I’m currently taking Gina Neff‘s class on theories of technology and society. If you’d like to read along, we read Langdon Winner‘s classic essay, “Do Artifacts have Politics?” (pdf) as well as selections from Arnold Pacey‘s The Culture of Technology. (Although it wasn’t on the syllabus, I would also recommend Wiebe Bijker‘s Of Bicycles, Bakelites, and Bulbs: Toward a Theory of Sociotechnical Change.)
These readings address the debate between social determinism (also called social construction) and technological determinism: Does society form technology or does technology form society? When asked in this way, most of us would answer “both,” but this is not usually how the argument goes.

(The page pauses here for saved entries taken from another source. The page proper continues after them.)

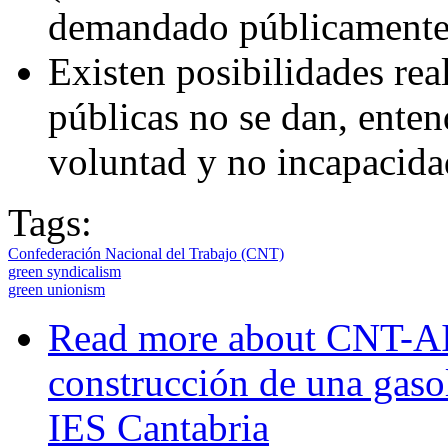
demandado públicamente
Existen posibilidades real
públicas no se dan, enten
voluntad y no incapacidad
Tags:
Confederación Nacional del Trabajo (CNT)
green syndicalism
green unionism
Read more
about CNT-AIT
construcción de una gasol
IES Cantabria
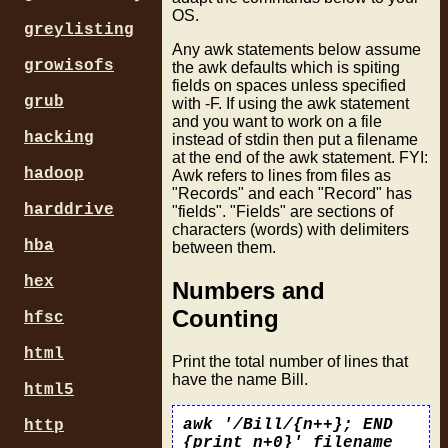
OS.
greylisting
Any awk statements below assume
growisofs
the awk defaults which is spiting
fields on spaces unless specified
grub
with -F. If using the awk statement
and you want to work on a file
hacking
instead of stdin then put a filename
at the end of the awk statement. FYI:
hadoop
Awk refers to lines from files as
"Records" and each "Record" has
harddrive
"fields". "Fields" are sections of
characters (words) with delimiters
hba
between them.
hex
Numbers and
Counting
hfsc
html
Print the total number of lines that
have the name Bill.
html5
awk '/Bill/{n++}; END
http
{print n+0}' filename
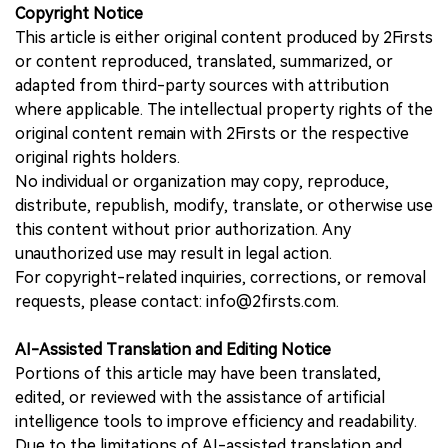
Copyright Notice
This article is either original content produced by 2Firsts
or content reproduced, translated, summarized, or
adapted from third-party sources with attribution
where applicable. The intellectual property rights of the
original content remain with 2Firsts or the respective
original rights holders.
No individual or organization may copy, reproduce,
distribute, republish, modify, translate, or otherwise use
this content without prior authorization. Any
unauthorized use may result in legal action.
For copyright-related inquiries, corrections, or removal
requests, please contact: info@2firsts.com.
AI-Assisted Translation and Editing Notice
Portions of this article may have been translated,
edited, or reviewed with the assistance of artificial
intelligence tools to improve efficiency and readability.
Due to the limitations of AI-assisted translation and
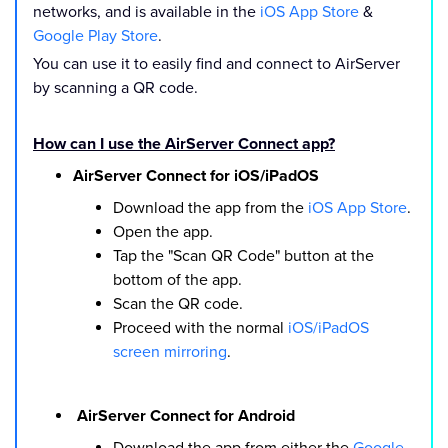
networks, and is available in the
iOS App Store
&
Google Play Store
.
You can use it to easily find and connect to AirServer
by scanning a QR code.
How can I use the AirServer Connect app?
AirServer Connect for iOS/iPadOS
Download the app from the
iOS App Store
.
Open the app.
Tap the "Scan QR Code" button at the
bottom of the app.
Scan the QR code.
Proceed with the normal
iOS/iPadOS
screen mirroring
.
AirServer Connect for Android
Download the app from either the
Google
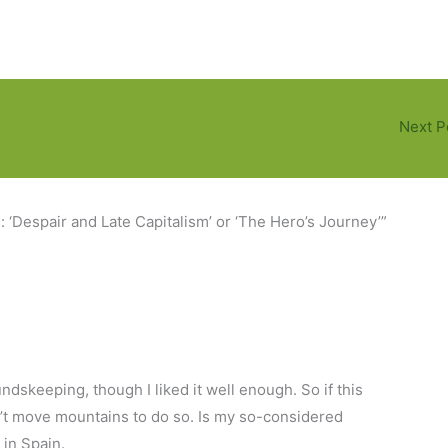
Next P
: ‘Despair and Late Capitalism’ or ‘The Hero’s Journey’”
skeeping, though I liked it well enough. So if this
an’t move mountains to do so. Is my so-considered
 in Spain.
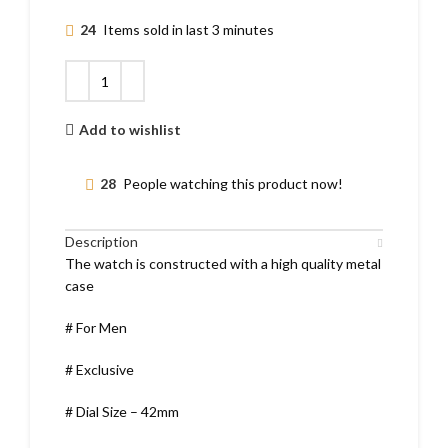
24
Items sold in last 3 minutes
Add to wishlist
28
People watching this product now!
Description
The watch is constructed with a high quality metal
case
# For Men
# Exclusive
# Dial Size – 42mm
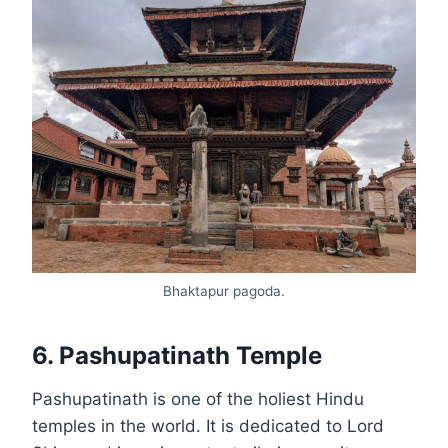
Bhaktapur pagoda.
6. Pashupatinath Temple
Pashupatinath is one of the holiest Hindu
temples in the world. It is dedicated to Lord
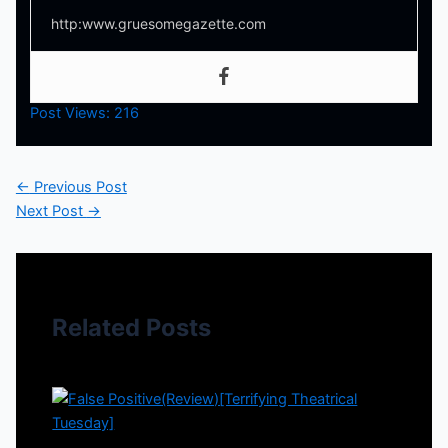
http:www.gruesomegazette.com
Post Views:
216
←
Previous Post
Next Post
→
Related Posts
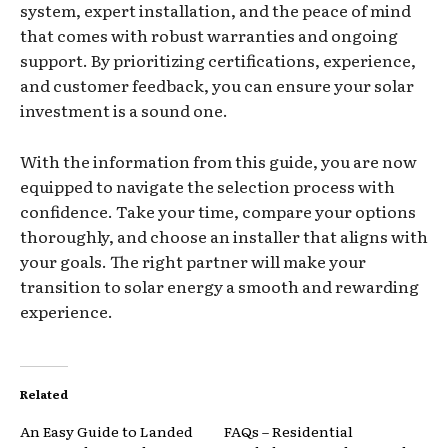
system, expert installation, and the peace of mind
that comes with robust warranties and ongoing
support. By prioritizing certifications, experience,
and customer feedback, you can ensure your solar
investment is a sound one.
With the information from this guide, you are now
equipped to navigate the selection process with
confidence. Take your time, compare your options
thoroughly, and choose an installer that aligns with
your goals. The right partner will make your
transition to solar energy a smooth and rewarding
experience.
Related
An Easy Guide to Landed
FAQs – Residential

There are eminent thinkers on both sides of the argument. When Larry Diamond talks about “liberation technology” he is implicitly siding with Langdon Winner, who believes that technology can have embedded politics because it can require or be compatible with certain types of political systems. People in the State Department who talk about “Internet freedom” are also of this stripe, since the term imputes the value of freedom to the technology of the Internet, in addition to implying that the Internet should be freely accessible. Critics like Evgeny Morozov are firmly on the constructionist side of the spectrum: even the most beautiful technology can be made awful in Russia.
I think that both sides have a valid point. Technologies are indeed created by and connected to society, but they also have constraints and affordances that limit the roles and meanings they can have within that society.

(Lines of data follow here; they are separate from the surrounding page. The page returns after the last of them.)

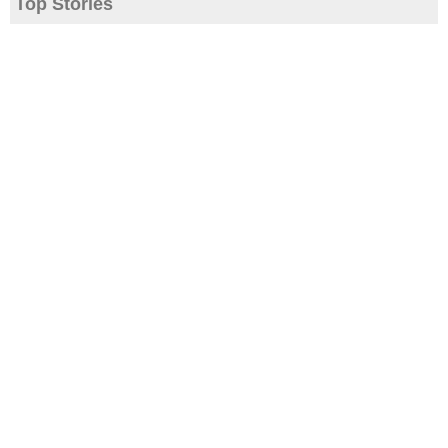
Top Stories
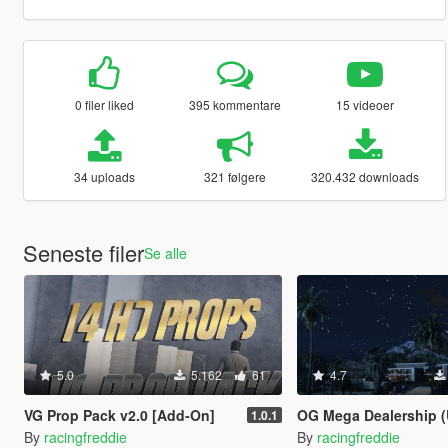
0 filer liked
395 kommentare
15 videoer
34 uploads
321 følgere
320.432 downloads
Seneste filer
Se alle
5.0
5.162
61
4.7
VG Prop Pack v2.0 [Add-On]
OG Mega Dealership (Ultra D
1.0.1
By
racingfreddie
By
racingfreddie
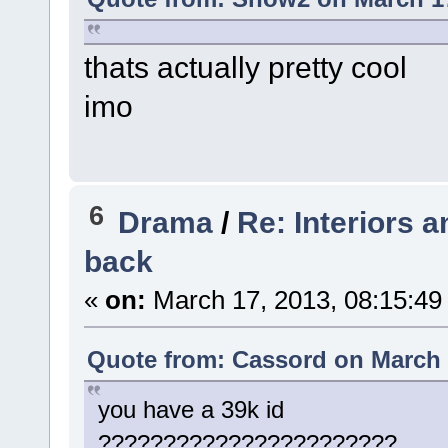
thats actually pretty cool
imo
6
Drama
/
Re: Interiors 
back
«
on:
March 17, 2013, 08:15:49
Quote from: Cassord on March 
you have a 39k id
???????????????????????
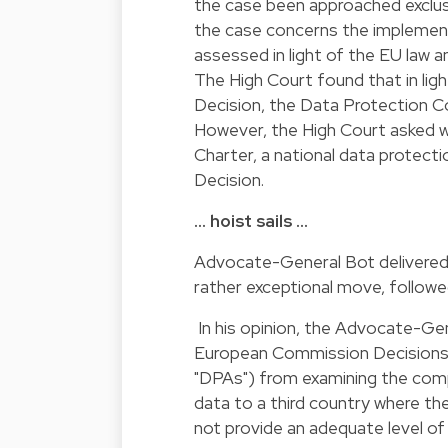
the case been approached exclusi
the case concerns the implement
assessed in light of the EU law 
The High Court found that in lig
Decision, the Data Protection Co
However, the High Court asked wh
Charter, a national data protect
Decision.
… hoist sails …
Advocate-General Bot delivered
rather exceptional move, followed
In his opinion, the Advocate-Ge
European Commission Decisions d
"DPAs") from examining the compl
data to a third country where th
not provide an adequate level of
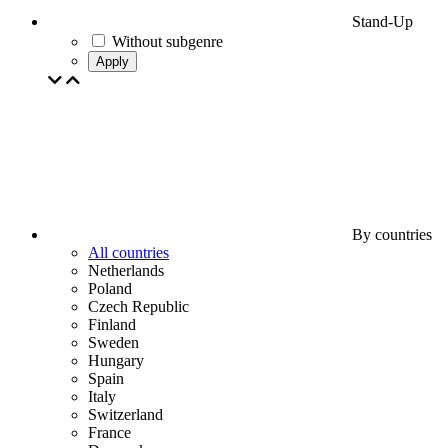
Stand-Up
Without subgenre
Apply
By countries
All countries
Netherlands
Poland
Czech Republic
Finland
Sweden
Hungary
Spain
Italy
Switzerland
France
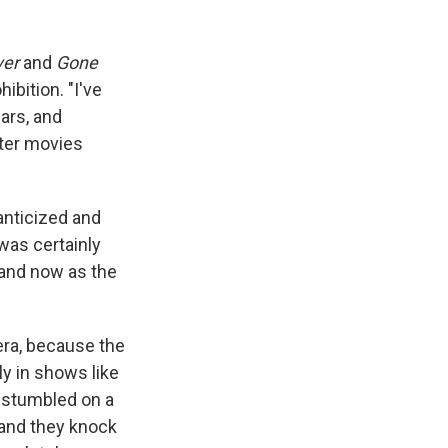
ver
and
Gone
hibition. "I've
ars, and
ter movies
anticized and
was certainly
tand now as the
 era, because the
ly in shows like
ne stumbled on a
, and they knock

The Internet began in the Bay Area in the 1960’s, created for the purpose of connecting researchers at different corporate and academic institutions. As the number and type of users increased, the value of the Internet expanded from one of research to one of business to one of entertainment and political expression. These uses then came to shape what we believe about the meaning of the Internet. While some people now justly fear the Internet because of the surveillance carried out through it, others see the Internet as a civic tool which repressive forces are encroaching upon. Both are right. The Internet is both threatened and threatens. These beliefs then form the values of the people who build upon the Internet, and the cycle starts again.
The model above tries to convey the cyclical, rather than oppositional, nature of social and technological determinism. One can enter the cycle at any point, but one cannot free oneself from both the human agency of social construction and the human limitation of technological determinism that are inherent in the social meaning of technology.